# What to do:
When you reach the line with "39-400 Tarnobrzeg 1" in the listing below, transcribe it and each line after it up to and including the line with "Nasza firma oferuje Państwu profesjonalną", exactly and with nothing else.

# Data records:
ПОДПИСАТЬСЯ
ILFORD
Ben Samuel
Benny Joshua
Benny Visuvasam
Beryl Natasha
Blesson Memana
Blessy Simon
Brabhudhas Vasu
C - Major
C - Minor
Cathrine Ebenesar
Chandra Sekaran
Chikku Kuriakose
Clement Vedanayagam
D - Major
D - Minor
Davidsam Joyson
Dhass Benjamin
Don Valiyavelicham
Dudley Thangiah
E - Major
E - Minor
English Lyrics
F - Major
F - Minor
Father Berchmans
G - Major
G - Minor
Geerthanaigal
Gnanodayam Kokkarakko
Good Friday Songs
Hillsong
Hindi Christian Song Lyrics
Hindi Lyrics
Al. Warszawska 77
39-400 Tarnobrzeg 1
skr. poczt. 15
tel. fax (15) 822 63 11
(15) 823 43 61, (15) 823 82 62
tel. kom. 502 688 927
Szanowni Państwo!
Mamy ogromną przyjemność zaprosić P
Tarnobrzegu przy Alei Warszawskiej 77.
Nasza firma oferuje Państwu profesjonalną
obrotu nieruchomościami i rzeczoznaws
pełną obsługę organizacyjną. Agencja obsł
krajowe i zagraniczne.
* * *
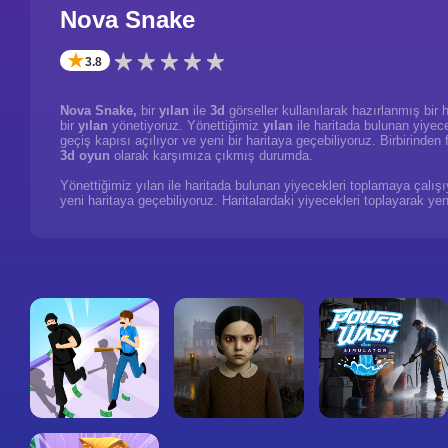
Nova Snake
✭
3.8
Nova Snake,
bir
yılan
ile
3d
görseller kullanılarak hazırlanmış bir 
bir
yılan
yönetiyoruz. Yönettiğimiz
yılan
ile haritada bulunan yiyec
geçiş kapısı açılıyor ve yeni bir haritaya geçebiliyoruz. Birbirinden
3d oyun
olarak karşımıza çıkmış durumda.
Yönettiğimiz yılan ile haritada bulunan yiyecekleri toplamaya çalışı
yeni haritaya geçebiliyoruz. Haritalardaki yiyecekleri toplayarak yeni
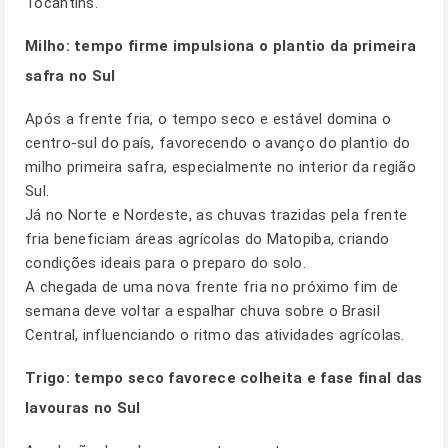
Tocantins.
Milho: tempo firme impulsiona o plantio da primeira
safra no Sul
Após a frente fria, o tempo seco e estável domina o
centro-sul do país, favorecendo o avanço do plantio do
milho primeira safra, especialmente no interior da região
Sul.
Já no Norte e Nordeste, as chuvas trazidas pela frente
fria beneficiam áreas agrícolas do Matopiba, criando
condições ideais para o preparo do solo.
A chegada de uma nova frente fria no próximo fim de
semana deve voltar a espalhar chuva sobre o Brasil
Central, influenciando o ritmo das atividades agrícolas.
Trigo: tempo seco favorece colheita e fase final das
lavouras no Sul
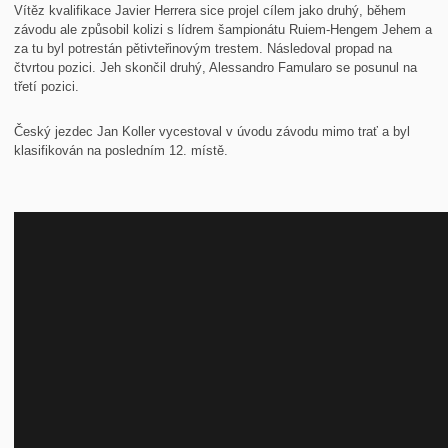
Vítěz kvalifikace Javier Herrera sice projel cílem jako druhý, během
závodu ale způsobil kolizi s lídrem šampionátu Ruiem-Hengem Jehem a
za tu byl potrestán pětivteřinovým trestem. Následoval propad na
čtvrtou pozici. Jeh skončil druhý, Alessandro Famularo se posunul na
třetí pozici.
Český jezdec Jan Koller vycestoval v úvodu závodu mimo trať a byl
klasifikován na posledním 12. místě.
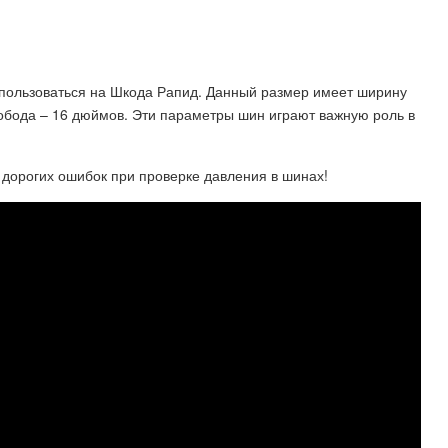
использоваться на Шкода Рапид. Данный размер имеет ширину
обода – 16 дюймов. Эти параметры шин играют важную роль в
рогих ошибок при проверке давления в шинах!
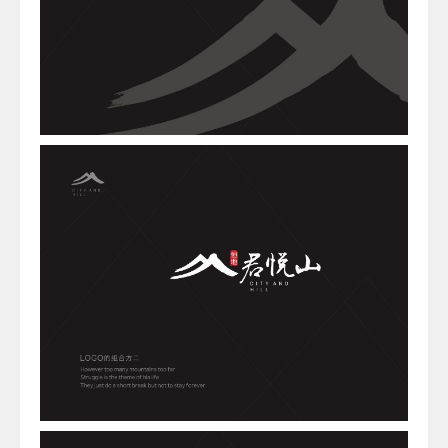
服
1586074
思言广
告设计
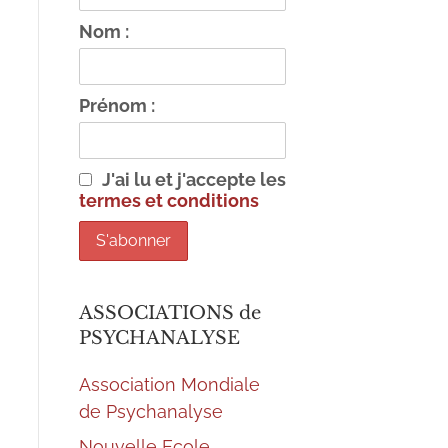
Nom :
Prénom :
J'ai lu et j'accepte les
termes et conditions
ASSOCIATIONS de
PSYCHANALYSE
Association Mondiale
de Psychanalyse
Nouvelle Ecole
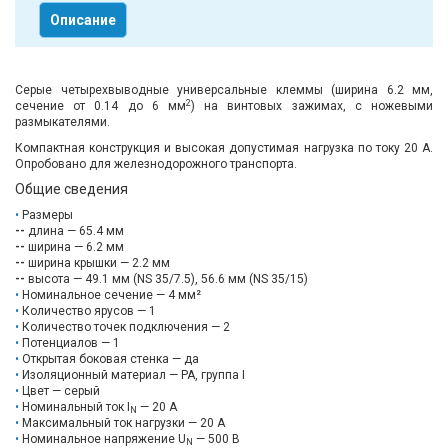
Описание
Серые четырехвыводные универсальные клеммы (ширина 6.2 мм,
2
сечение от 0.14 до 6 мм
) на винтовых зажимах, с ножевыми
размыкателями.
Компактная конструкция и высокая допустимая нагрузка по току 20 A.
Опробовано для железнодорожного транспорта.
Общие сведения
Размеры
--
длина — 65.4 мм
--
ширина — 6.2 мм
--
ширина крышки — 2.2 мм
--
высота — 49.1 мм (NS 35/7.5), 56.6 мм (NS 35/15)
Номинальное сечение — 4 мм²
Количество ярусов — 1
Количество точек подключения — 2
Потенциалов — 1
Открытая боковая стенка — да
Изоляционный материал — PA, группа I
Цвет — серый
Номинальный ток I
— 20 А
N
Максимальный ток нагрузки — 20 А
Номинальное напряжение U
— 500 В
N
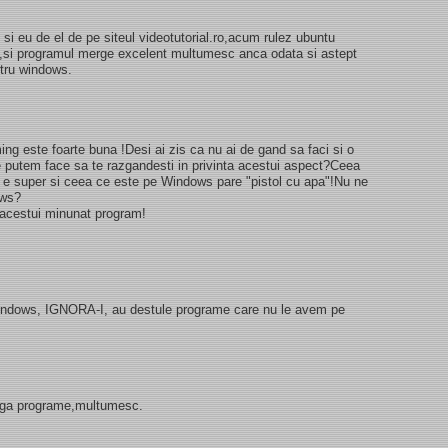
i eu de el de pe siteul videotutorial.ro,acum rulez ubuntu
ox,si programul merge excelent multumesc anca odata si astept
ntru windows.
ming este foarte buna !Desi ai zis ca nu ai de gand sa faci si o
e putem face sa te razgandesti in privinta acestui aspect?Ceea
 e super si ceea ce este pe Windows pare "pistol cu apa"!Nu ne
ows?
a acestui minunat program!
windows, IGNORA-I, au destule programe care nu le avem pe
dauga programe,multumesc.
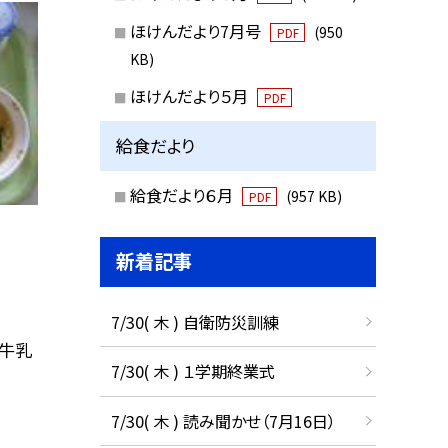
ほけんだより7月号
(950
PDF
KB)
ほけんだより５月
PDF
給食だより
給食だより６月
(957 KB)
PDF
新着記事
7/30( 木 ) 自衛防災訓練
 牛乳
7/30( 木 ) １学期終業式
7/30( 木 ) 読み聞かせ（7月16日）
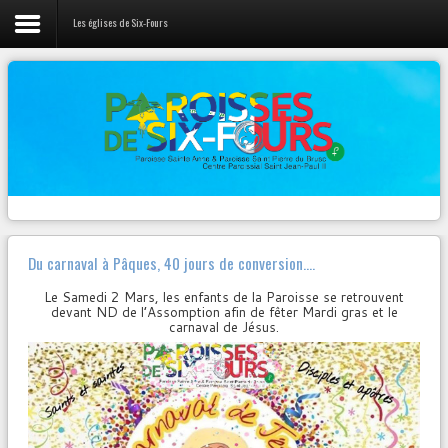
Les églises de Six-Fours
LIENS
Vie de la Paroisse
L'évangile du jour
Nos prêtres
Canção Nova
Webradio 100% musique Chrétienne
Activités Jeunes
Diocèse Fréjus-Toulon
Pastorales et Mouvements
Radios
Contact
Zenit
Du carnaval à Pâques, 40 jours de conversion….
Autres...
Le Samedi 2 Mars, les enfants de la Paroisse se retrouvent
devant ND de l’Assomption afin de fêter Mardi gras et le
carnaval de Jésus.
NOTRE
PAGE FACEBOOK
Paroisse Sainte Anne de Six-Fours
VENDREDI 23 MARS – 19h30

# Answer space:
39-400 Tarnobrzeg 1
skr. poczt. 15
tel. fax (15) 822 63 11
(15) 823 43 61, (15) 823 82 62
tel. kom. 502 688 927
Szanowni Państwo!
Mamy ogromną przyjemność zaprosić P
Tarnobrzegu przy Alei Warszawskiej 77.
Nasza firma oferuje Państwu profesjonalną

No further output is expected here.